|
Bu vatan kimin?

Bu yazıyı Türkiye’den binlerce kilometre uzakta bir ülkeden yazıyorum. Aslında bu hafta terör, yıkım ve inşa konusunu ele alacaktım. Fakat her yurt dışına çıktığımda olduğu gibi, karşılaştığım Türkiye ilgisi ve sevgisi, dışarıdan Türkiye’ye bakan insanların teveccühü ile içeride Türkiye’yi karalamaya çalışanlar arasındaki tezadı bir kez daha görünce yazımın konusunu değiştirip, “Bu vatan kimin?” sorusuna cevap aramaya çalıştım.

Okul kitaplarında okuduğumuz bir şiirde sorulan bu sorunun cevabı, her vatandaşın zihninde birkaç kelimeyle de olsa mevcuttur. Bu vatan toprağın…

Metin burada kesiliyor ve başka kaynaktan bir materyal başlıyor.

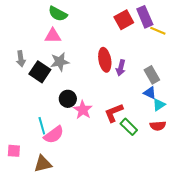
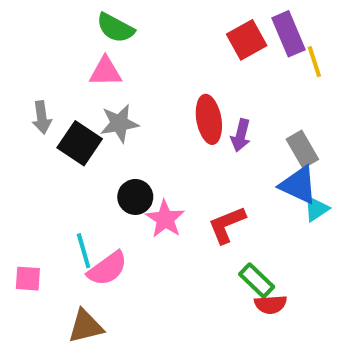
yellow line: (158, 31) -> (314, 62), turned 49
blue triangle: (150, 93) -> (298, 185), size x1.5
red semicircle: (158, 126) -> (271, 304), moved
green rectangle: (129, 127) -> (257, 281), moved
pink square: (14, 151) -> (28, 279), moved

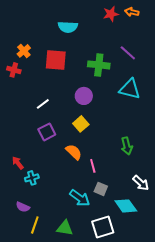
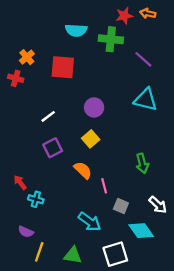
green cross: (99, 65) -> (111, 39), moved
cyan cross: (32, 178) -> (36, 199), turned 32
gray square: (101, 189) -> (121, 206), moved

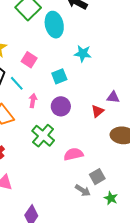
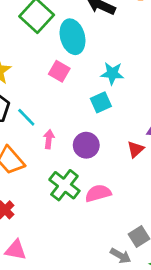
pink square: (29, 60) -> (59, 71), moved
cyan square: (59, 76) -> (101, 102), moved
pink semicircle: (73, 154) -> (98, 193), moved

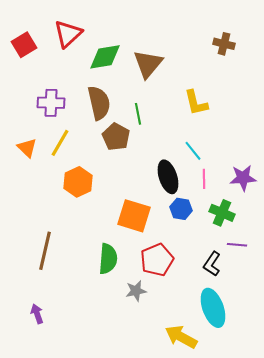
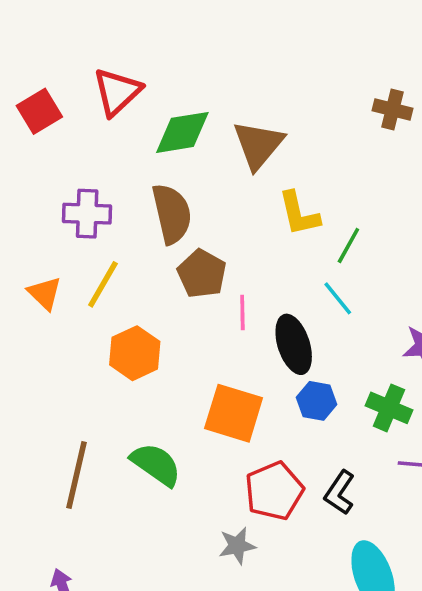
yellow L-shape: (196, 103) -> (299, 214), moved
green line: (138, 114) -> (348, 245), moved, turned 40
pink line: (204, 179) -> (242, 313), moved
green semicircle: (108, 259) -> (156, 464), moved, turned -60
black L-shape: (212, 264) -> (340, 493), moved

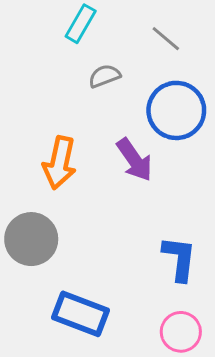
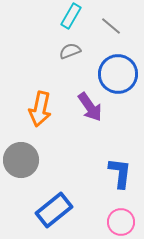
cyan rectangle: (81, 24) -> (71, 16), moved
blue rectangle: (81, 314) -> (54, 210), turned -60

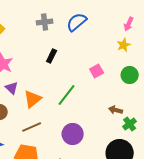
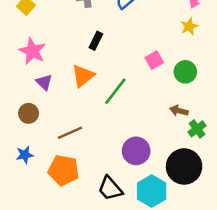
green circle: (130, 75) -> (185, 72), moved
orange triangle: (33, 99) -> (83, 76), moved
purple circle: (73, 134) -> (136, 151), moved

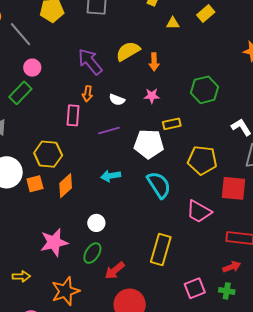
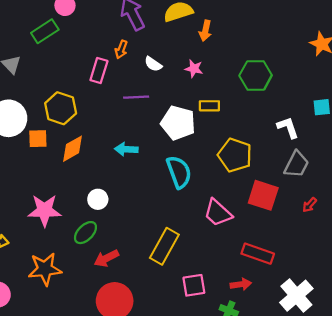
pink square: (195, 288) -> (194, 285), moved

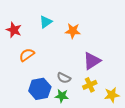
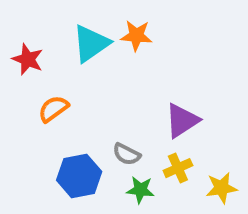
cyan triangle: (46, 22) -> (91, 43), size x1.5
orange star: (73, 31) -> (136, 36), moved
green star: (62, 96) -> (140, 190), moved

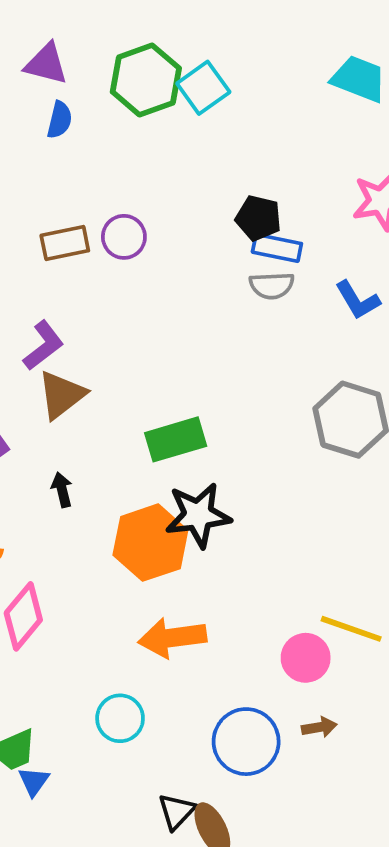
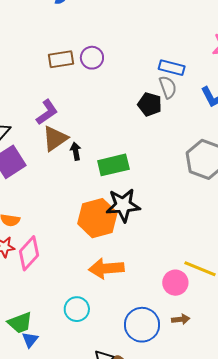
black pentagon: (258, 218) -> (150, 104), moved
gray semicircle: (272, 286) -> (168, 87), turned -110
black arrow: (62, 490) -> (76, 151), moved

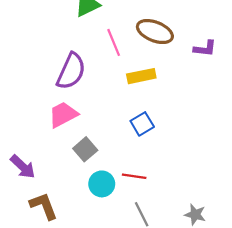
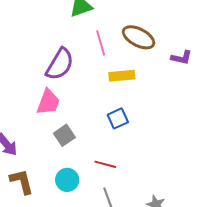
pink trapezoid: (63, 115) -> (48, 102), turned 132
cyan circle: (102, 184) -> (67, 180), moved

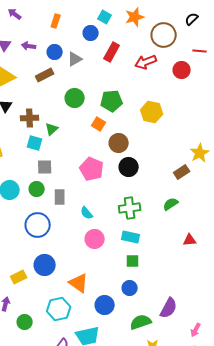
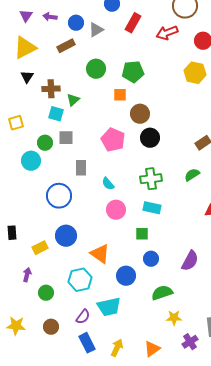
yellow hexagon: (152, 112) -> (195, 73), moved
orange square: (99, 124) -> (120, 95), turned -32
green circle: (37, 189) -> (45, 143), moved
green square: (133, 261) -> (142, 234), moved
purple semicircle: (169, 308) -> (190, 261), moved

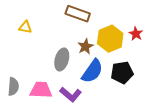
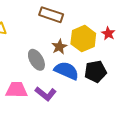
gray ellipse: (62, 59) -> (36, 60), turned -45
blue semicircle: (92, 71) -> (66, 71), turned -100

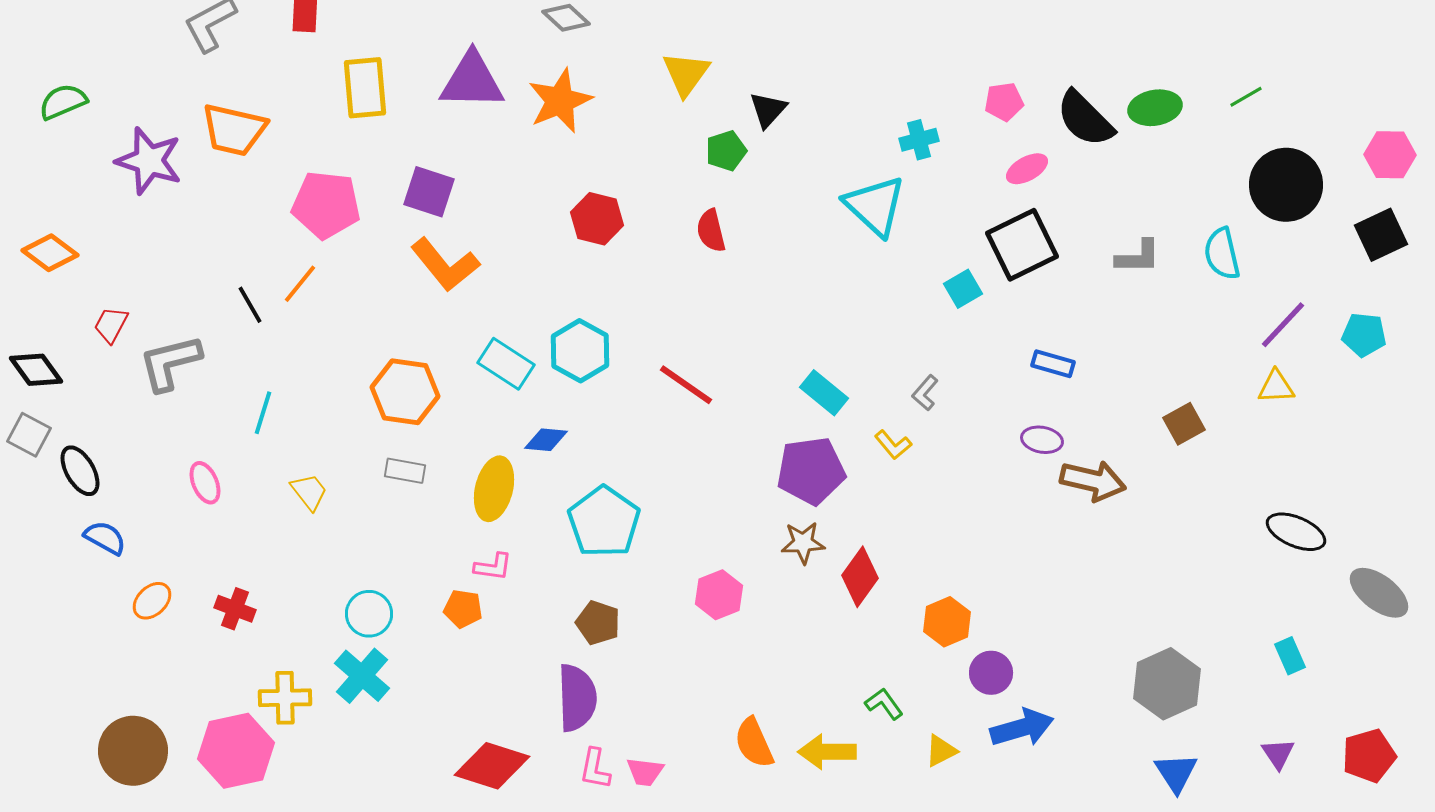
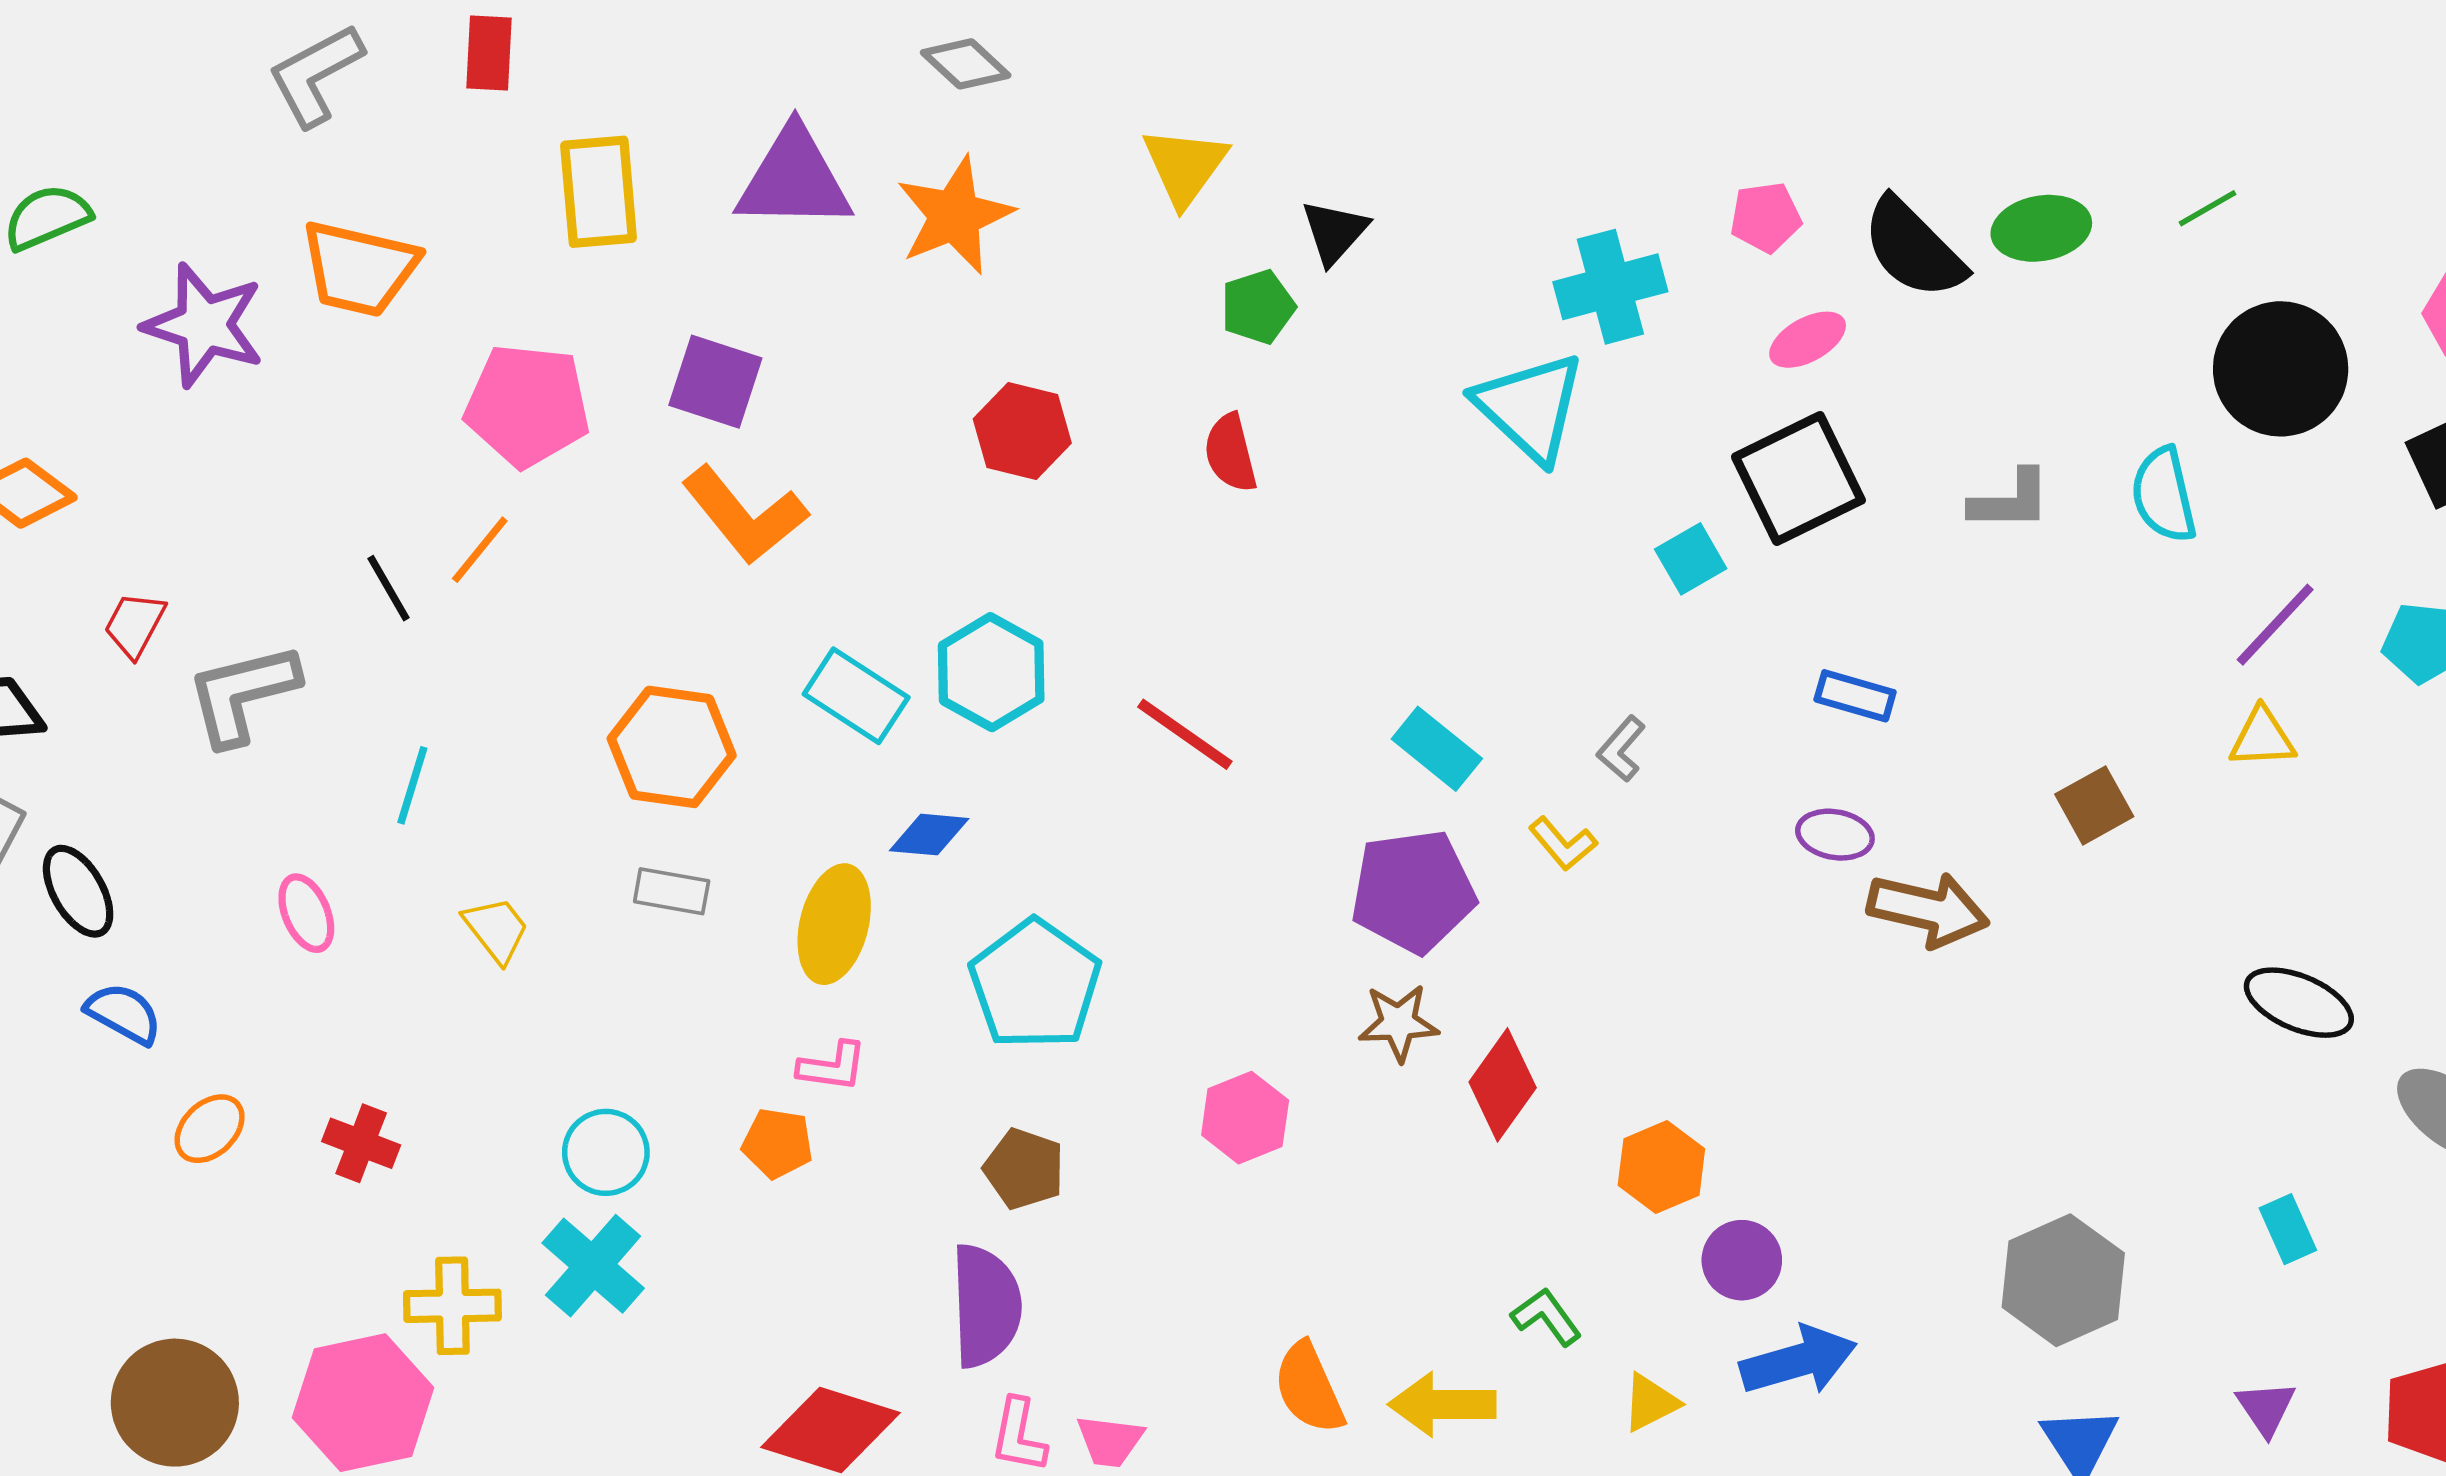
cyan cross: (919, 140) -> (1610, 287), size x1.5

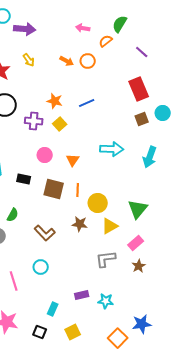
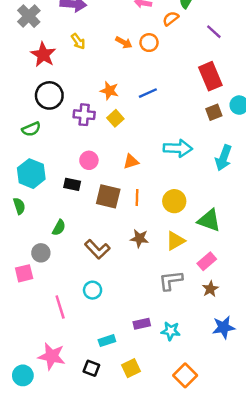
pink circle: (45, 155) -> (89, 160), moved
orange triangle: (73, 160) -> (131, 162), turned 40
yellow circle: (98, 203) -> (174, 201), moved
green triangle: (138, 209) -> (209, 220), turned -50
cyan rectangle: (53, 309) -> (107, 341), turned 48
blue star: (142, 324) -> (224, 327), moved

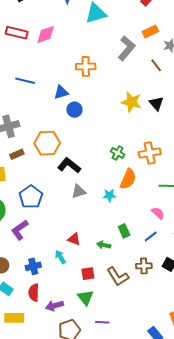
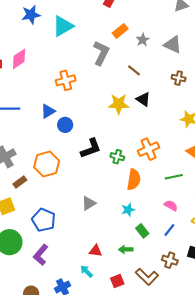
brown line: (156, 65) -> (134, 70), moved
black L-shape: (69, 165) -> (91, 148), moved, turned 135
cyan star: (109, 195) -> (128, 210), moved
brown cross: (144, 266) -> (170, 260), turned 35

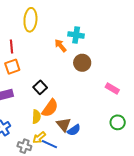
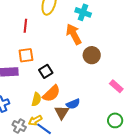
cyan cross: (76, 35) -> (83, 12), moved
orange arrow: (60, 46) -> (74, 34), size x1.5
orange square: (12, 67) -> (26, 55), moved
blue semicircle: (74, 130) -> (73, 104), moved

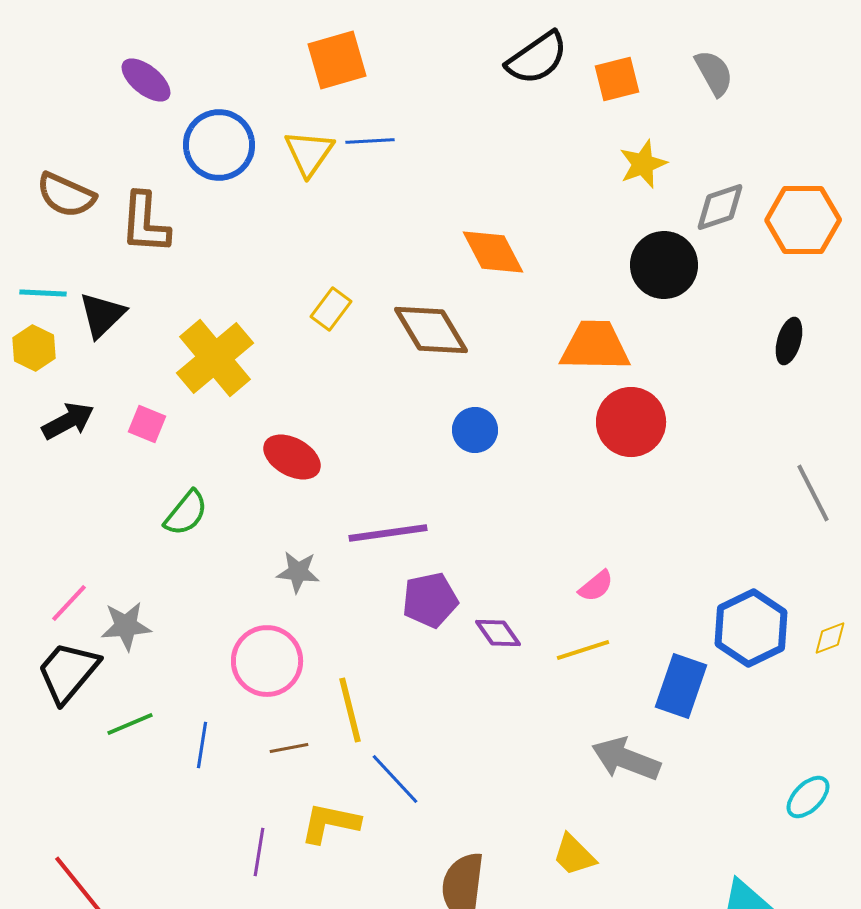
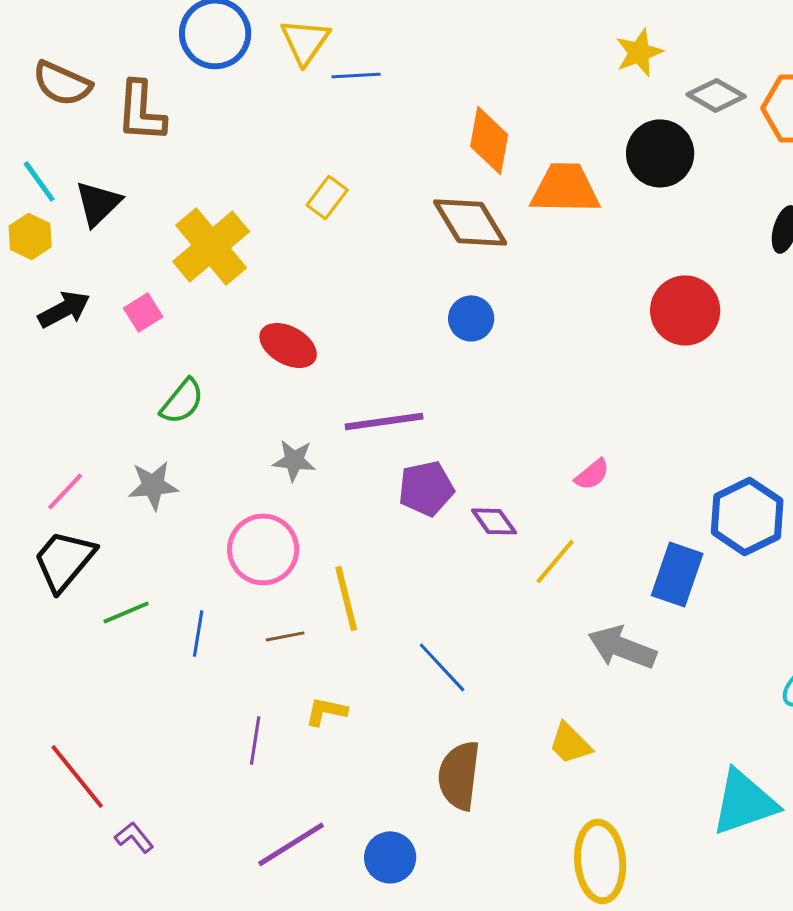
blue line: (370, 141) -> (356, 75), moved
gray diamond: (720, 207) -> (716, 95), turned 48
orange diamond: (493, 252) -> (489, 140), turned 38
cyan line: (43, 293) -> (39, 181), turned 51
brown diamond: (431, 330) -> (470, 222), moved
orange trapezoid: (595, 346) -> (565, 188), moved
red circle: (631, 422) -> (685, 310), moved
pink square: (147, 424) -> (143, 312), turned 36
gray star: (126, 626) -> (153, 485), moved
yellow line: (583, 650) -> (555, 561), moved, turned -32
blue line: (395, 779) -> (442, 667), moved
yellow L-shape: (330, 823) -> (326, 711), size x0.7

İmparatorluklar çağı bittiğinde, Osmanlı İmparatorluğu sona ermiş oldu. Ulus devletler çağında olduğumuz için ise Cumhuriyet kuruldu. Dünyanın en büyük imparatorluğunun bakiyesi olan bir devletin muz cumhuriyeti olmayacağı konusunda herkes hemfikirdir.

Fakat Tek Parti yöneticileri, Cumhuriyet ilan etmeyi ve bir sistem değiştirmeyi sürekli milletin başına kakarak, kâinata yeni bir icat getirmiş gibi davrandılar ve ellerindeki devlet erkini, adeta toplumun bütün kesimlerine travma yaşatmak için kullandılar.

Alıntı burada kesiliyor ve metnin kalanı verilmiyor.